Mozilla Firefox in contrast is 100% open source [1]. As Anthony Jones from our New Zealand office pointed out the other month, security researchers can use this fact to verify the executable bits contained in the browsers Mozilla is distributing, by building Firefox from source and comparing the built bits with our official distribution.

This will be the most effective on platforms where we already use open-source compilers to produce the executable, to avoid compiler-level attacks as shown in 1984 by Ken Thompson.

Call to Action

To ensure that no one can inject undetected surveillance code into Firefox, security researchers and organizations should:

• regularly audit Mozilla source and verified builds by all effective means;
• establish automated systems to verify official Mozilla builds from source; and
• raise an alert if the verified bits differ from official bits.

In the best case, we will establish such a verification system at a global scale, with participants from many different geographic regions and political and strategic interests and affiliations.

Security is never “done” — it is a process, not a final rest-state. No silver bullets. All methods have limits. However, open-source auditability cleanly beats the lack of ability to audit source vs. binary.

Through international collaboration of independent entities we can give users the confidence that Firefox cannot be subverted without the world noticing, and offer a browser that verifiably meets users’ privacy expectations.

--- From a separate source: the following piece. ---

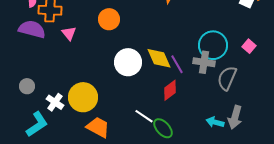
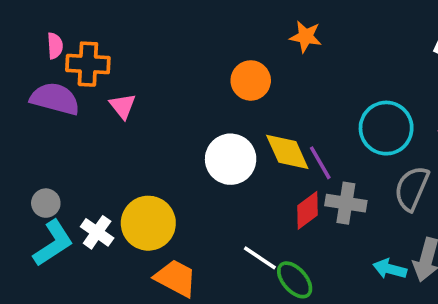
orange circle: (109, 19) -> (251, 80), moved
gray cross: (204, 62) -> (346, 203), moved
cyan L-shape: (37, 124) -> (53, 243), moved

See bug 885777 to track our work on verifiable builds.

End-to-End Trust

Beyond this first step, can we use such audited browsers as trust anchors, to authenticate fully-audited open-source Internet services? This seems possible in theory. No one has built such a system to our knowledge, but we welcome precedent citations and experience reports, and encourage researchers to collaborate with us.

Brendan Eich, CTO and SVP Engineering, Mozilla
Andreas Gal, VP Mobile and R&D, Mozilla

[1] Firefox on Linux is the best case, because the C/C++ compiler, runtime libraries, and OS kernel are all free and open source software. Note that even on Linux, certain hardware-vendor-supplied system software, e.g., OpenGL drivers, may be closed source.